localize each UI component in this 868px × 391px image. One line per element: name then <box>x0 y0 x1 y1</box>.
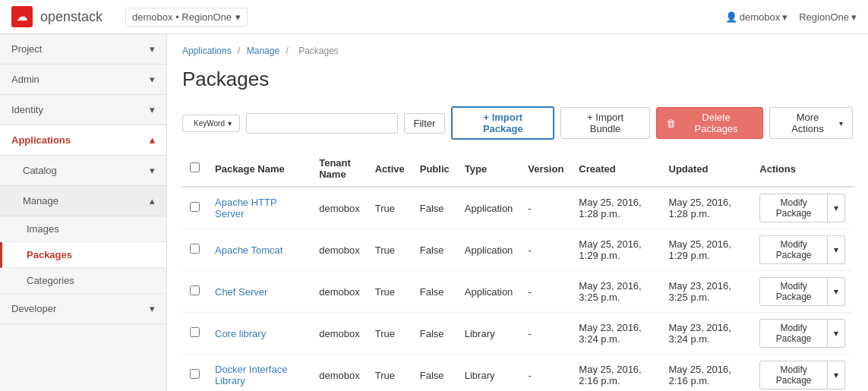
package-link[interactable]: Apache HTTP Server <box>215 197 276 219</box>
col-tenant-name: TenantName <box>311 151 367 187</box>
modify-chevron-icon: ▾ <box>834 244 838 255</box>
breadcrumb-sep1: / <box>238 46 243 56</box>
package-link[interactable]: Core library <box>215 328 266 339</box>
import-bundle-button[interactable]: + Import Bundle <box>560 107 650 139</box>
search-input[interactable] <box>246 113 398 134</box>
table-row: Core library demobox True False Library … <box>182 313 853 355</box>
sidebar-item-admin[interactable]: Admin ▾ <box>0 65 166 95</box>
manage-chevron-icon: ▴ <box>150 195 155 207</box>
select-all-checkbox[interactable] <box>190 162 200 172</box>
row-version: - <box>520 229 571 271</box>
breadcrumb-manage[interactable]: Manage <box>247 46 279 56</box>
filter-button[interactable]: Filter <box>404 113 446 134</box>
more-actions-chevron-icon: ▾ <box>839 119 843 128</box>
package-link[interactable]: Apache Tomcat <box>215 244 282 256</box>
nav-right: 👤 demobox ▾ RegionOne ▾ <box>725 11 857 23</box>
col-created: Created <box>571 151 661 187</box>
row-active: True <box>368 355 412 392</box>
row-package-name: Chef Server <box>207 271 311 313</box>
row-actions: Modify Package ▾ <box>752 271 853 313</box>
row-active: True <box>368 187 412 229</box>
table-row: Apache Tomcat demobox True False Applica… <box>182 229 853 271</box>
user-menu[interactable]: 👤 demobox ▾ <box>725 11 788 23</box>
identity-chevron-icon: ▾ <box>150 104 155 115</box>
developer-chevron-icon: ▾ <box>150 303 155 314</box>
filter-label: Filter <box>414 118 436 129</box>
sidebar-admin-label: Admin <box>11 74 39 85</box>
modify-package-dropdown[interactable]: ▾ <box>828 319 845 348</box>
more-actions-label: More Actions <box>779 112 836 134</box>
modify-package-button[interactable]: Modify Package <box>759 319 828 348</box>
sidebar-item-applications[interactable]: Applications ▴ <box>0 125 166 156</box>
modify-package-button[interactable]: Modify Package <box>759 277 828 306</box>
sidebar-subitem-packages[interactable]: Packages <box>0 242 166 268</box>
row-checkbox <box>182 313 207 355</box>
row-public: False <box>412 355 457 392</box>
catalog-chevron-icon: ▾ <box>150 165 155 176</box>
modify-package-dropdown[interactable]: ▾ <box>828 361 845 389</box>
sidebar: Project ▾ Admin ▾ Identity ▾ Application… <box>0 34 167 391</box>
modify-package-button[interactable]: Modify Package <box>759 235 828 264</box>
row-public: False <box>412 271 457 313</box>
row-created: May 25, 2016, 2:16 p.m. <box>571 355 661 392</box>
top-navbar: ☁ openstack demobox • RegionOne ▾ 👤 demo… <box>0 0 868 34</box>
row-package-name: Apache Tomcat <box>207 229 311 271</box>
sidebar-subitem-categories[interactable]: Categories <box>0 268 166 294</box>
sidebar-manage-label: Manage <box>23 195 58 207</box>
row-active: True <box>368 271 412 313</box>
row-select-checkbox[interactable] <box>190 327 200 337</box>
sidebar-item-catalog[interactable]: Catalog ▾ <box>0 156 166 186</box>
sidebar-developer-label: Developer <box>11 303 56 314</box>
row-select-checkbox[interactable] <box>190 244 200 254</box>
row-select-checkbox[interactable] <box>190 285 200 295</box>
logo-text: openstack <box>40 9 103 25</box>
col-package-name: Package Name <box>207 151 311 187</box>
row-select-checkbox[interactable] <box>190 202 200 212</box>
modify-package-button[interactable]: Modify Package <box>759 194 828 222</box>
row-package-name: Core library <box>207 313 311 355</box>
row-tenant: demobox <box>311 271 367 313</box>
modify-package-dropdown[interactable]: ▾ <box>828 194 845 222</box>
row-actions: Modify Package ▾ <box>752 229 853 271</box>
sidebar-catalog-label: Catalog <box>23 165 57 176</box>
page-title: Packages <box>182 68 853 91</box>
keyword-dropdown[interactable]: KeyWord ▾ <box>182 115 240 132</box>
row-updated: May 23, 2016, 3:25 p.m. <box>661 271 753 313</box>
delete-label: Delete Packages <box>679 112 753 134</box>
row-tenant: demobox <box>311 187 367 229</box>
modify-package-button[interactable]: Modify Package <box>759 361 828 389</box>
package-link[interactable]: Docker Interface Library <box>215 364 287 386</box>
region-right-menu[interactable]: RegionOne ▾ <box>799 11 857 23</box>
package-link[interactable]: Chef Server <box>215 286 267 298</box>
admin-chevron-icon: ▾ <box>150 74 155 85</box>
categories-label: Categories <box>27 275 74 286</box>
row-type: Application <box>457 229 521 271</box>
row-version: - <box>520 187 571 229</box>
row-version: - <box>520 355 571 392</box>
row-public: False <box>412 229 457 271</box>
row-updated: May 25, 2016, 1:28 p.m. <box>661 187 753 229</box>
user-label: demobox <box>740 11 780 23</box>
delete-packages-button[interactable]: 🗑 Delete Packages <box>656 107 763 139</box>
row-tenant: demobox <box>311 355 367 392</box>
row-select-checkbox[interactable] <box>190 369 200 379</box>
sidebar-item-manage[interactable]: Manage ▴ <box>0 186 166 216</box>
sidebar-item-project[interactable]: Project ▾ <box>0 34 166 65</box>
modify-package-dropdown[interactable]: ▾ <box>828 235 845 264</box>
row-tenant: demobox <box>311 229 367 271</box>
row-package-name: Docker Interface Library <box>207 355 311 392</box>
user-chevron-icon: ▾ <box>782 11 788 23</box>
breadcrumb-sep2: / <box>286 46 291 56</box>
row-actions: Modify Package ▾ <box>752 355 853 392</box>
sidebar-item-identity[interactable]: Identity ▾ <box>0 95 166 125</box>
breadcrumb-applications[interactable]: Applications <box>182 46 232 56</box>
sidebar-item-developer[interactable]: Developer ▾ <box>0 294 166 324</box>
row-checkbox <box>182 355 207 392</box>
import-package-button[interactable]: + Import Package <box>451 106 554 140</box>
row-created: May 25, 2016, 1:28 p.m. <box>571 187 661 229</box>
region-selector[interactable]: demobox • RegionOne ▾ <box>125 8 248 27</box>
modify-chevron-icon: ▾ <box>834 203 838 213</box>
sidebar-subitem-images[interactable]: Images <box>0 216 166 242</box>
more-actions-button[interactable]: More Actions ▾ <box>769 107 853 139</box>
modify-package-dropdown[interactable]: ▾ <box>828 277 845 306</box>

■ ■ ■ ■ ■ ■ ■

EXERCISE REQUIREMENTS — Once you have counted the lines above that contain "Categories", give that number alone.

TASK ANSWER — 2